[DATA SECTION]

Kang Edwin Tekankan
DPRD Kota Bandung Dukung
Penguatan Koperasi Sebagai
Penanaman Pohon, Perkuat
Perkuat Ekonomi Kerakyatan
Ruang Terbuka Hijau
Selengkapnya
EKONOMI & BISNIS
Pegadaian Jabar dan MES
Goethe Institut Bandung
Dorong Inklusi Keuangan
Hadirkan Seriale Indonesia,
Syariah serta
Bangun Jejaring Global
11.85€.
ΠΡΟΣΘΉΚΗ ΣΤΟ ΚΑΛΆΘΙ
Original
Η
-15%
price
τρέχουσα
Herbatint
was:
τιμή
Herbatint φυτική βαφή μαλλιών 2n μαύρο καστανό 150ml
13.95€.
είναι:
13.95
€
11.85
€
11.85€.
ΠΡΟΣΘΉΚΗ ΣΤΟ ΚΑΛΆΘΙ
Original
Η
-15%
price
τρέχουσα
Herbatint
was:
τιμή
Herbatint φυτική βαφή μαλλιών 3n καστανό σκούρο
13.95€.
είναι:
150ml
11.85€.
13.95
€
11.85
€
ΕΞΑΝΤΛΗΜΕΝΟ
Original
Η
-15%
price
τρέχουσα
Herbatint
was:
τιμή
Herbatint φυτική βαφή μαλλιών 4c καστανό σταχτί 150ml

[/DATA SECTION]
[DATA SECTION]

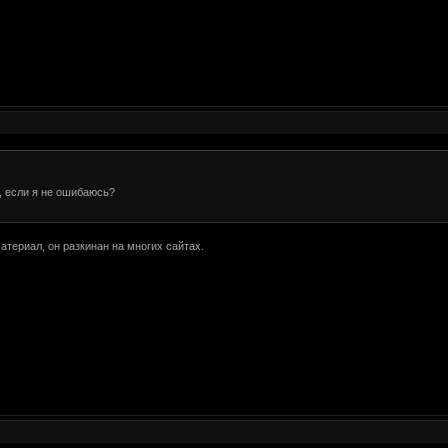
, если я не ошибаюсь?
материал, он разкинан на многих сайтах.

[/DATA SECTION]
[DATA SECTION]

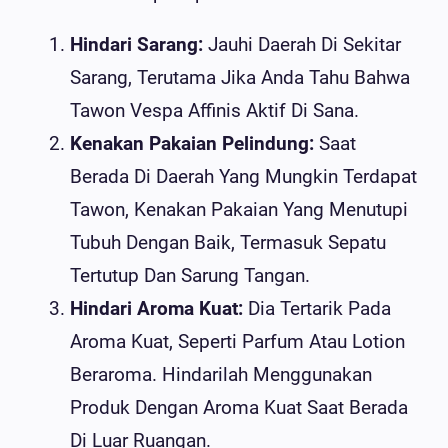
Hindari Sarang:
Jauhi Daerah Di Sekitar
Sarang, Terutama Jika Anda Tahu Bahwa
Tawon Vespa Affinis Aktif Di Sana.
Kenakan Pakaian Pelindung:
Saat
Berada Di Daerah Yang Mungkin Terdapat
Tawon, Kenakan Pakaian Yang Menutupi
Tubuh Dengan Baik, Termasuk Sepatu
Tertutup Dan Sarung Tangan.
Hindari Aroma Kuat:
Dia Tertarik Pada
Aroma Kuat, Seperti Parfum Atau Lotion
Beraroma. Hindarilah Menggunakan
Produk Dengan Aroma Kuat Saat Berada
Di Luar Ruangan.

[/DATA SECTION]

Only the lines above from the line containing "Bangun Jejaring Global" through the line containing "Herbatint φυτική βαφή μαλλιών 4c" should be retyped, exactly and with both ends included.

Bangun Jejaring Global
11.85€.
ΠΡΟΣΘΉΚΗ ΣΤΟ ΚΑΛΆΘΙ
Original
Η
-15%
price
τρέχουσα
Herbatint
was:
τιμή
Herbatint φυτική βαφή μαλλιών 2n μαύρο καστανό 150ml
13.95€.
είναι:
13.95
€
11.85
€
11.85€.
ΠΡΟΣΘΉΚΗ ΣΤΟ ΚΑΛΆΘΙ
Original
Η
-15%
price
τρέχουσα
Herbatint
was:
τιμή
Herbatint φυτική βαφή μαλλιών 3n καστανό σκούρο
13.95€.
είναι:
150ml
11.85€.
13.95
€
11.85
€
ΕΞΑΝΤΛΗΜΕΝΟ
Original
Η
-15%
price
τρέχουσα
Herbatint
was:
τιμή
Herbatint φυτική βαφή μαλλιών 4c καστανό σταχτί 150ml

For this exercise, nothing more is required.